Background: Lung injury, defined as acute hypoxemia accompanied by radiographic pulmonary infiltrates without a clearly identifiable cause, is a major cause of morbidity and mortality after major anatomic pulmonary resection. Our objective was to identify the incidence and risk factors for the development of postoperative lung injury.
Methods: A retrospective case-control study of consecutive patients undergoing resection for lung cancer at a single institution was performed. The severity of lung injury was defined using the American European Consensus Conference on ARDS (acute respiratory distress syndrome) criteria and the National Cancer Institute Common Terminology Criteria for Adverse Events version 3.0 (http://ctep.cancer.gov/reporting/ctc.html). Patients with lung injury were compared with matched control patients, based on age, sex, and extent of resection, for examination of a priori defined risk factors.

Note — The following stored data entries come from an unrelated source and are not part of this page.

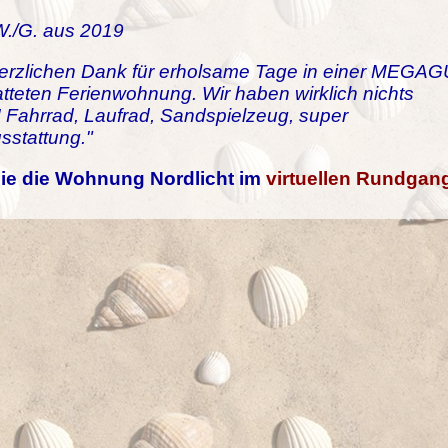
W./G. aus 2019
herzlichen Dank für erholsame Tage in einer MEGA
tteten Ferienwohnung. Wir haben wirklich nichts
! Fahrrad, Laufrad, Sandspielzeug, super
sstattung."
ie die Wohnung Nordlicht im
virtuellen Rundgan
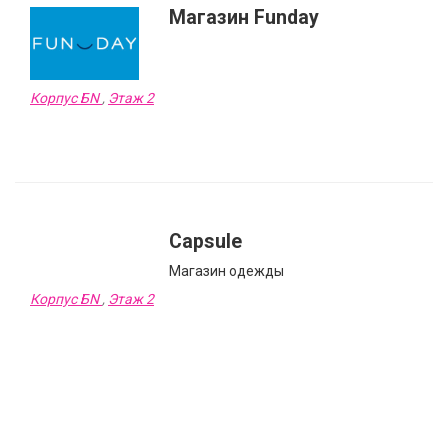
Магазин Funday
Корпус БN
,
Этаж 2
Capsule
Магазин одежды
Корпус БN
,
Этаж 2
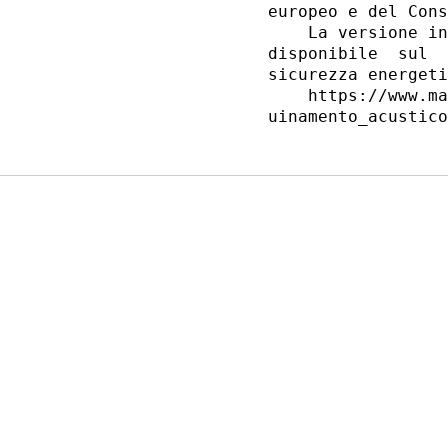
europeo e del Cons
    La versione in
disponibile  sul  
sicurezza energeti
    https://www.ma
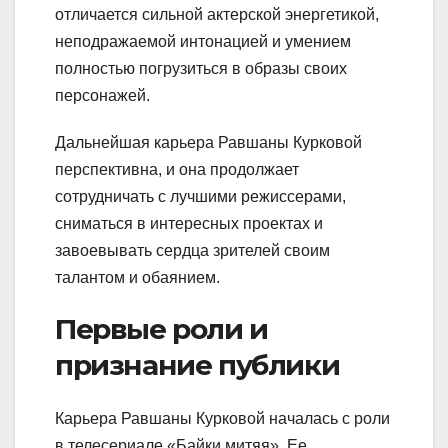
отличается сильной актерской энергетикой,
неподражаемой интонацией и умением
полностью погрузиться в образы своих
персонажей.
Дальнейшая карьера Равшаны Курковой
перспективна, и она продолжает
сотрудничать с лучшими режиссерами,
сниматься в интересных проектах и
завоевывать сердца зрителей своим
талантом и обаянием.
Первые роли и
признание публики
Карьера Равшаны Курковой началась с роли
в телесериале «Байки митяя». Ее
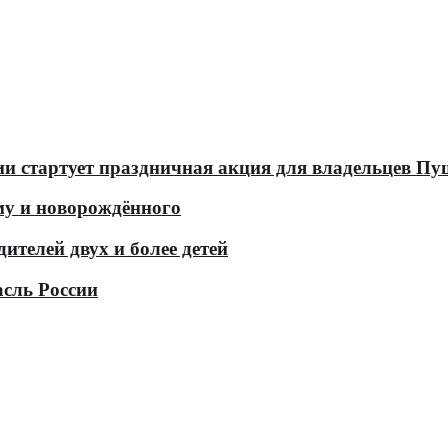
оссии стартует праздничная акция для владельцев 
у и новорождённого
телей двух и более детей
асль России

Results: From January 2001 to June 2004, 1,428 patients underwent attempted curative lung cancer resection. Postoperative lung injury occurred in 76 (5.3%) cases, 44 (3.1%) of which met criteria for acute lung injury or acute respiratory distress syndrome. After matching, there were no differences between cases and control patients with respect to use of induction therapy, perioperative transfusions, or tumor laterality. After univariate and multivariate analysis, increasing perioperative fluid administration and decreasing postoperative predicted lung function were significant risk factors for the development of lung injury. The overall mortality for patients with lung injury was 25%, compared with 2.6% for the control group.
Conclusions: Lung injury after lung resection has a high mortality. Lower predicted postoperative lung function, especially diffusion capacity, in combination with greater perioperative fluid administration were significant predictors of postoperative lung injury.